Actually would something similar to that work for Breakout too? Probably not, but since the score can't go down (I think?) a score that it hasn't seen before would be a higher score (I think, I'm not using my thinking brain right now). Or a screen that has no bricks because they were all hit by the ball would be very different from the screen at the start with all the bricks there. It's not really relevant to the video topic, it just makes me think "is it more effective to try and play video games by making something different happen, rather than going for the highest score?"
I think openAI did that at some point, to make a more robust AI for playing games, I think they called it something like curiosity-based learning. The funny thing is, precisely what you mentioned happened, where in one game there was a tv screen playing all sorts of videos and the AI got addicted to watching tv. If I'm not mistaken, two-minute papers did a video on it and it was called something like "this AI is addicted to watching tv".
Deep Mind developers probably thought of that, but what about decreasing score by 1 every second (AI score = score - time ) ? AI should pretty quickly figure out that getting points as quickly as possible is the best for it and I cant figure any downsides of that...
Yeah, this one was going to be one video of like 12 minutes, but the end part was giving me all kinds of trouble so I thought I'd split it into two and publish the first part, just to keep updates regular.

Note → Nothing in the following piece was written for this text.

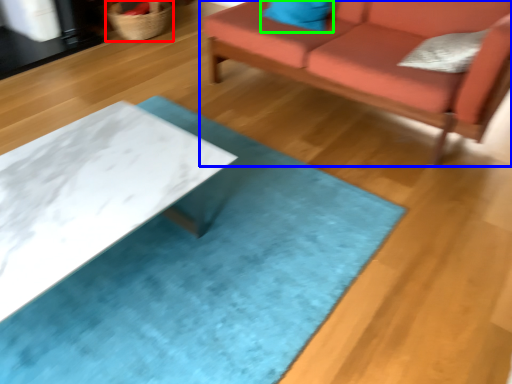 Question: Based on their relative distances, which object is farther from basket (highlighted by a red box)? Choose from studio couch (highlighted by a blue box) and pillow (highlighted by a green box).

Choices:
 (A) studio couch
 (B) pillow

Answer: (A) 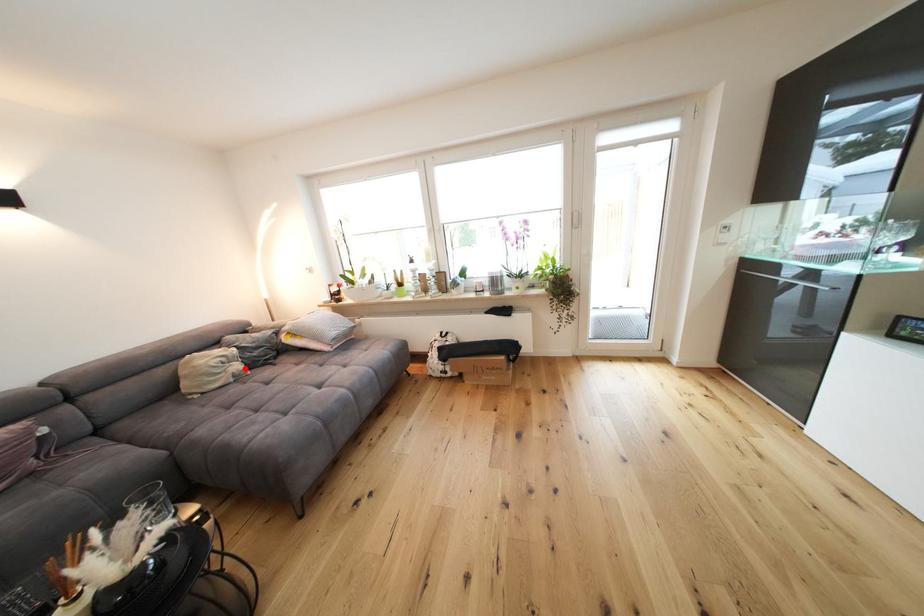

Robert Miles Just some feedback, science your videos are becoming shorter I thought it could be intentional, but I understand that long videos take longer to make and that means less regularity. Other than that your videos are great, keep it up!
David Brosnahan an AI will pretty much always inherently be programmed with a reward system, and it's pretty typical to assign point values to such digital rewards. The AI isn't gonna just decide it likes something more than points if that's how it's programmed to behave. However, as talked about in previous videos, there are always loopholes, shortcuts, and cheats that must be considered, because if a robot finds a behavior that maxes out its points but isn't what we actually want it to do, it'll opt for the behavior that gives max points
What am I saying, "always". I have no idea what we'll come up with in the future. But, with present AI technology, it's hard to imagine an AI without a reward system, and it's hard to imagine a reward system that doesn't boil down to a "points" system. But, I'm not very imaginative.